CVDs, such as atherosclerosis, hypertension, cardiac fibrosis, and cardiomyopathy, are all linked to IL-6 [42]. Timing plays a pivotal role in the intricate modulation of IL-6 expression in the myocardium following an episode of MI. When IL-6 signaling is activated briefly, it can protect heart tissue, preserving it after acute damage. However, prolonged IL-6 signaling, as well as an aberrant increase in the receptor of IL-6 (IL-6R) expression, can lead to CVD, indicating that the temporal dynamics of the host response are crucial in determining whether IL-6 has a beneficial or detrimental effect on the heart [43].

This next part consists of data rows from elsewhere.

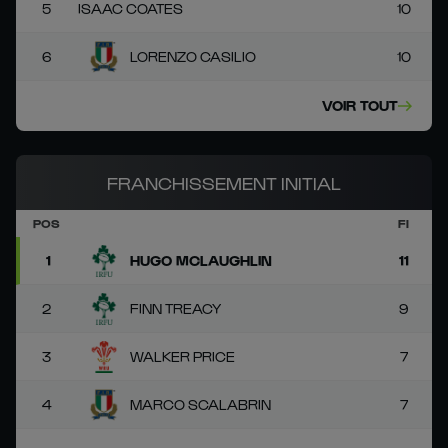
5
ISAAC COATES
10
6
LORENZO CASILIO
10
VOIR TOUT
FRANCHISSEMENT INITIAL
POS
FI
1
HUGO MCLAUGHLIN
11
2
FINN TREACY
9
3
WALKER PRICE
7
4
MARCO SCALABRIN
7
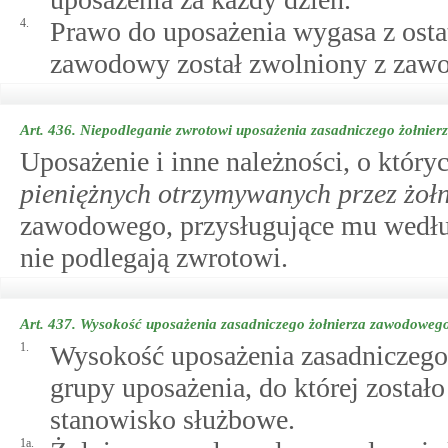
4.
Prawo do uposażenia wygasa z osta
zawodowy został zwolniony z zawod
Art. 436.
Niepodleganie zwrotowi uposażenia zasadniczego żołnie
Uposażenie i inne należności, o któ
pieniężnych otrzymywanych przez żoł
zawodowego, przysługujące mu wedłu
nie podlegają zwrotowi.
Art. 437.
Wysokość uposażenia zasadniczego żołnierza zawodoweg
1.
Wysokość uposażenia zasadniczego 
grupy uposażenia, do której zosta
stanowisko służbowe.
1a.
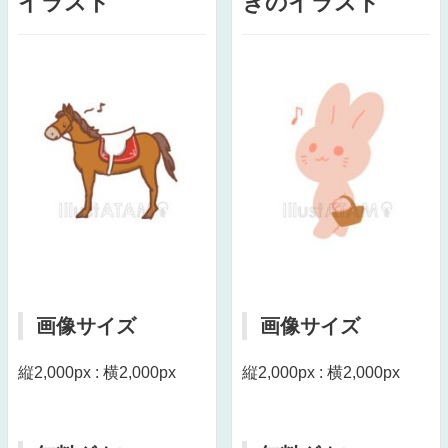
イラスト
ぎのイラスト
画像サイズ
画像サイズ
縦2,000px : 横2,000px
縦2,000px : 横2,000px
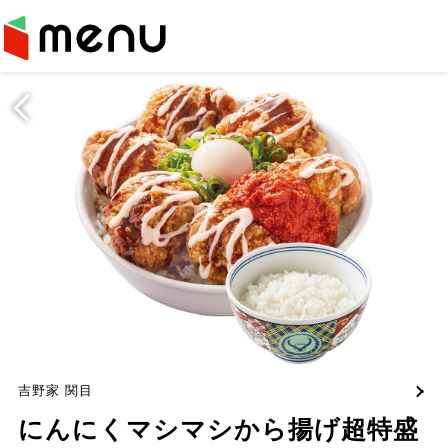
吉野家 関目
にんにくマシマシから揚げ超特盛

The involvement of ILs in cardiomyocyte apoptosis highlights their crucial role in modulating the delicate balance between cell survival and death in the heart. Additionally, they contribute to the reduction of myocardial contractility and myocardial/vascular remodeling. Such processes contribute to the mobilization of inflammatory leukocytes in damaged myocardial tissues and vessel walls [44,45]. Cardiomyocyte apoptosis, or the programmed cell death of heart muscle cells, is a sophisticated and intricate process influenced by a multitude of cytokines and mediators [46]. Table 1 summarizes the comparative roles ILs play and their molecular mechanisms in CVDs.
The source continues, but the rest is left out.